This moody eigrp on DMVPN tunnels

Published on April 29, 2013

This moody eigrp on DMVPN tunnels

I will share the problem and its sudden solution, which we encountered last week, and which caused us a lot of trouble.
So, the situation is fairly standard, the central office of the company is connected by communication channels to remote units. Communication (Internet and VPN) is provided by two operators. In order to minimize the downtime of remote units when one channel falls at the office, 2 tunnels DMVPN were built for each unit. Dynamic intra-network routing, eigrp. Respectively in the central office 2 Cisco routers are used.
The number of remote units is about 70, respectively, each router builds the same number of tunnels. The average load on the channel is 40-60% of the bandwidth guaranteed by operators.
DMVPN setup was used fairly standard, described in the primer:



hub:

interface Tunnel201
description - = DMVPN_201 = -
ip address 10.10.201.1 255.255.255.0
no ip redirects
ip mtu 1416
ip hold-time eigrp 1 25
no ip next-hop-self eigrp 1
ip nhrp authentication 11111
ip nhrp map multicast dynamic
ip nhrp network-id 201
no ip split-horizon eigrp 1
delay 1000
cdp enable
tunnel source GigabitEthernet0 / 0.2
tunnel mode gre multipoint
tunnel key 11111
!
end

router eigrp 1
network 10.10.201.0 0.0.0.255
network 192.168.0.0 0.0.1.255

In general, a classic circuit that works fine for several months in a row.

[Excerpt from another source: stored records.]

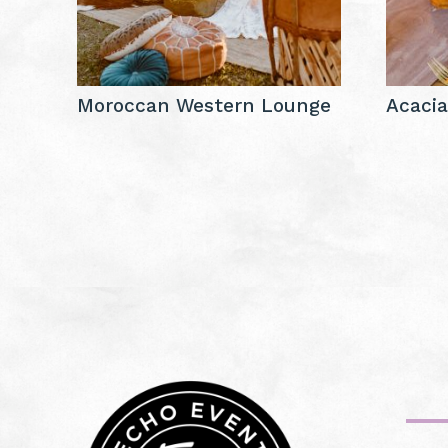
Moroccan Western Lounge
Acaci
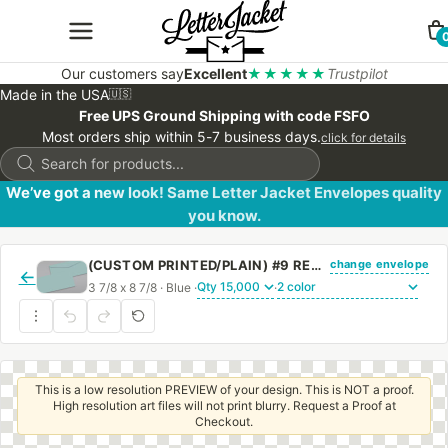
Our customers say
Excellent
★★★★★
Trustpilot
Made in the USA
🇺🇸
Free UPS Ground Shipping with code FSFO
Most orders ship within 5-7 business days.
click for details
Products
search
We’ve got a new look! Same Letter Jacket Envelopes quality
you know.
change envelope
(CUSTOM PRINTED/PLAIN) #9 REGULAR BLUE ENVELOPE WITH REGULAR GUM
←
3 7/8 x 8 7/8 · Blue ·
·
This is a low resolution PREVIEW of your design. This is NOT a proof.
High resolution art files will not print blurry. Request a Proof at
Checkout.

www.cisco.com/en/US/tech/tk583/tk372/technologies_configuration_example09186a008014bcd7.shtml is a similar example from Cisco.

Until one day we did not encounter the problem that all internal routes on eigrp did not start to fall off every 30-90 seconds. At the same time, the tunnel stood perfectly and the tunnel interface perfectly pinged. Errors like:

* Apr 23 2013 15: 19: 47.759 GMT + 11:% DUAL-5-NBRCHANGE: EIGRP-IPv4 1: Neighbor 10.10.202.9 (Tunnel202) is down: holding time expired
* Apr 23 2013 15: 19: 52.707 GMT + 11:% DUAL-5-NBRCHANGE: EIGRP-IPv4 1: Neighbor 10.10.202.9 (Tunnel202) is up: new adjacency
* Apr 23 2013 15: 23: 56.298 GMT + 11:% DUAL-5-NBRCHANGE : EIGRP-IPv4 1: Neighbor 10.10.202.57 (Tunnel202) is up: new adjacency
* Apr 23 2013 15: 24: 43.070 GMT + 11:% DUAL-5-NBRCHANGE: EIGRP-IPv4 1: Neighbor 10.10.202.9 (Tunnel202) is down: holding time expired

Moreover, the problem arose suddenly and immediately on both routers. Began dancing with a tambourine, smoking cisco.com, etc.
Overloading each of the routers separately did not solve the problem.
The overload of both routers, taken as a last resort, left the branches without communication for a rather large (up to 15-20 minutes) interval, but it helped to cope with the problem. It was possible to exhale and calmly start looking for a reason, hoping that for a few more months everything would work just fine, as it had worked before.
However, we were happy early, 3 days later the problem repeated in exactly the same way. All recommendations from cisco.com on changing mtu on the tunnel and the physical interface, as well as other shamanistic campaigns, did not bring any results. After a fairly long period of time, in one of the very tiny forums, we found a topic with a similar problem, and in the last message it was written something like:
“Thank you all, the problem is fixed. I don’t know how and why, but the inclusion of ip bandwidth-percent eigrp helped. ”

Since there was nothing to do anyway, without much faith in success, we prescribe the specified command in the properties of the tunnel, indicating 100 as the parameter for using the channel (there’s nothing to lose anyway), and - MIRACLE, it worked like a clock.
But after looking through a bunch of forums we repeatedly came across this problem that other colleagues had, and the solution was never described.
Naturally, in the future we reduced the percentage figure.
Maybe we invented another bike, but did not find this information anywhere else. Maybe someone else will need it. Please use.